The company was very sympathetic and understanding in their approach to us. They have worked tirelessly, helping us through all the stages of implementing an IT system in a busy NHS infrastructure. Where problems have arisen, HNC has helped us work through them and provide a clinical system that actually works well, in the real life setting of a busy clinical environment. We were very keen for our system to be modified so that a clinical letter was generated rather than an ‘investigation report’. This required input from the HNC team, in designing complex forms that contained embedded computer ’logic’. This ultimately produced a series of ‘Smart Letters’ where each clinic visit generated a similar, but different letter for the patient, GP and referring clinician. Overall, these ‘Smart Letters” are more personal and human in comparison to a ‘scan’ report. All the fields in these letters are generated from ViewPoint itself.

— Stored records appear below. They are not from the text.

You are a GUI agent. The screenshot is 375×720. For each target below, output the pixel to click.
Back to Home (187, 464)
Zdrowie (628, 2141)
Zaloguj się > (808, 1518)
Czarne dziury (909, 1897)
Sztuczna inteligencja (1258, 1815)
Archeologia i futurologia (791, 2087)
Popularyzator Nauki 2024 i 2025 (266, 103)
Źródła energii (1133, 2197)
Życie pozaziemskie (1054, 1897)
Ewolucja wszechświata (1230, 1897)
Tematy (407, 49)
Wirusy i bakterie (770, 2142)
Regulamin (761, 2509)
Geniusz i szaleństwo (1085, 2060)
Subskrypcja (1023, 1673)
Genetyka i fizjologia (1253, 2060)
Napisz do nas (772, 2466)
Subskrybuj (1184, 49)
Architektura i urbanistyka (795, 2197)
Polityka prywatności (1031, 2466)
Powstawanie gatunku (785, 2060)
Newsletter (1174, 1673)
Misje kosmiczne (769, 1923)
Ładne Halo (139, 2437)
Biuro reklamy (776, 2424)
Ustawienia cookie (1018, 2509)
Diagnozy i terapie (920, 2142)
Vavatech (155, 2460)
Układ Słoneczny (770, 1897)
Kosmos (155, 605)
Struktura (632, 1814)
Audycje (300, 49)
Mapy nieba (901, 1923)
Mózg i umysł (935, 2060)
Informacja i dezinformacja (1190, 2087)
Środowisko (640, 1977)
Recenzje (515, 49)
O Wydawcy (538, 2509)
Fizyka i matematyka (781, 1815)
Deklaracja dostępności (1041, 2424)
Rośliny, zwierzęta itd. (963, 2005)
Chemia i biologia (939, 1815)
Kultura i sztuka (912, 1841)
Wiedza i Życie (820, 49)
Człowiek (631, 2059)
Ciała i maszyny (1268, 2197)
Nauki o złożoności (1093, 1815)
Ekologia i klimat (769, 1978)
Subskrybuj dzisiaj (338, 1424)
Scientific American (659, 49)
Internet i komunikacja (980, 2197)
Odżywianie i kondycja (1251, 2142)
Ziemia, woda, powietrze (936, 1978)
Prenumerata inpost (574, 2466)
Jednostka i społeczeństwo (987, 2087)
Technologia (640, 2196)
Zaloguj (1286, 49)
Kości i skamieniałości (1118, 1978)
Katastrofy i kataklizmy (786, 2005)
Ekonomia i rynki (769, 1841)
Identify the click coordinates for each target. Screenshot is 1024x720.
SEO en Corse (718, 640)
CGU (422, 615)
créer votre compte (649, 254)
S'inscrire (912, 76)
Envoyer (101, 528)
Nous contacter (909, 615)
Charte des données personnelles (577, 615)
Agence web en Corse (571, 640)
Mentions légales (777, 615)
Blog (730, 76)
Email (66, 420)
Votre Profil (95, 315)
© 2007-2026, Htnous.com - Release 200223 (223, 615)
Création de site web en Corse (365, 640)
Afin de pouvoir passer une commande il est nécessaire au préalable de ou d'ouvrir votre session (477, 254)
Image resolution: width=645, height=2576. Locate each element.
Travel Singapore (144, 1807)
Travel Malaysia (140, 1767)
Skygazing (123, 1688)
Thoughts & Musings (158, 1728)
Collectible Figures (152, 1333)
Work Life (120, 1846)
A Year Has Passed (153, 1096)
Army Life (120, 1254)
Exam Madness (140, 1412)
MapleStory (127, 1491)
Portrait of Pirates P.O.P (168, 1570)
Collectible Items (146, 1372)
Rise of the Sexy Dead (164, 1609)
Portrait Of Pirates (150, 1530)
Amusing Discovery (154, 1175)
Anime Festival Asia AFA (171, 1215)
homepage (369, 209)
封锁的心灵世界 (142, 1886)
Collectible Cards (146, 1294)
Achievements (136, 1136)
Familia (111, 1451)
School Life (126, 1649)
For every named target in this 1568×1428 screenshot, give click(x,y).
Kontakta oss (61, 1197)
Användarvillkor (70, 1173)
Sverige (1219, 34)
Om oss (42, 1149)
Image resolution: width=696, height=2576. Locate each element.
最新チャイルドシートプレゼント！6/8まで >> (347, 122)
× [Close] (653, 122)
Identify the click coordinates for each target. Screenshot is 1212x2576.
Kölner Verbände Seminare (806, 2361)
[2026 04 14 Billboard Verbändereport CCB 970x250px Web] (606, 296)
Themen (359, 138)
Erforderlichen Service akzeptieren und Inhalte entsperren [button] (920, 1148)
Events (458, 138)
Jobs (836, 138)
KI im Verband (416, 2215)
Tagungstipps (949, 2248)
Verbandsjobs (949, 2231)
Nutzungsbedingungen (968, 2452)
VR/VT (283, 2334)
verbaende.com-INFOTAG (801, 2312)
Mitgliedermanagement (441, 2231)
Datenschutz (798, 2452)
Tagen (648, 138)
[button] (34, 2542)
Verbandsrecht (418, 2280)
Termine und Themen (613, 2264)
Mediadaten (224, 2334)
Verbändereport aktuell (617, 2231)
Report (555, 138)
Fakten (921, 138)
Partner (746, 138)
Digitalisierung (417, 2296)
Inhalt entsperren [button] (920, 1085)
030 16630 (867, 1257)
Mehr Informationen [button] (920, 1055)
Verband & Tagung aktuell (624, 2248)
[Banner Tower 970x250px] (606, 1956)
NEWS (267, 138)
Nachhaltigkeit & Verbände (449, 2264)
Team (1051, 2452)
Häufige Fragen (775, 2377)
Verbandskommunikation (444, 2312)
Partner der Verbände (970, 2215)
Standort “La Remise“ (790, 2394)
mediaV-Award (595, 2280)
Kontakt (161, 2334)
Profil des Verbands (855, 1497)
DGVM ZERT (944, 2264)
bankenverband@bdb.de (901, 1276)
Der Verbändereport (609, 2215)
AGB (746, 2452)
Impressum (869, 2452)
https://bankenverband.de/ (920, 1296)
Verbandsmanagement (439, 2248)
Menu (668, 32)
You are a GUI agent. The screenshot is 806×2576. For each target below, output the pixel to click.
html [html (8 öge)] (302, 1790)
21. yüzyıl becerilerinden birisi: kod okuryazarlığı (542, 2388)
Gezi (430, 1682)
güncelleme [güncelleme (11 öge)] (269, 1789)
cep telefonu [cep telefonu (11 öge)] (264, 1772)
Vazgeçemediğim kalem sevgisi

The process is ongoing and we are getting considerable support from the HNC team. The after-sales aspect has been particularly strong. When an issue arises, the help-desk team at HNC has been able to fix the issue remotely, within a matter of minutes. It is this aspect of the service that we value the most now. We would definitely recommend HNC to all our clinical colleagues across the Fetal Cardiac Network. They are great clinical partners and we are very grateful for their help and support in allowing us to build and develop our service further.”
The new Mittal Children’s Centre at Great Ormond Street will open in 2012 and they are planning to expand the cardiothoracic and Fetal Cardiac programmes. In the financial year 2010/2011 Great Ormond Street performed over 510 cardiac bypass procedures and 650 total cardiac cases and over 100 thoracic operations. The fetal cardiology network will receive greater input. They hope to expand the ViewPoint platform to help with the challenges of strengthening the Fetal Cardiac Network.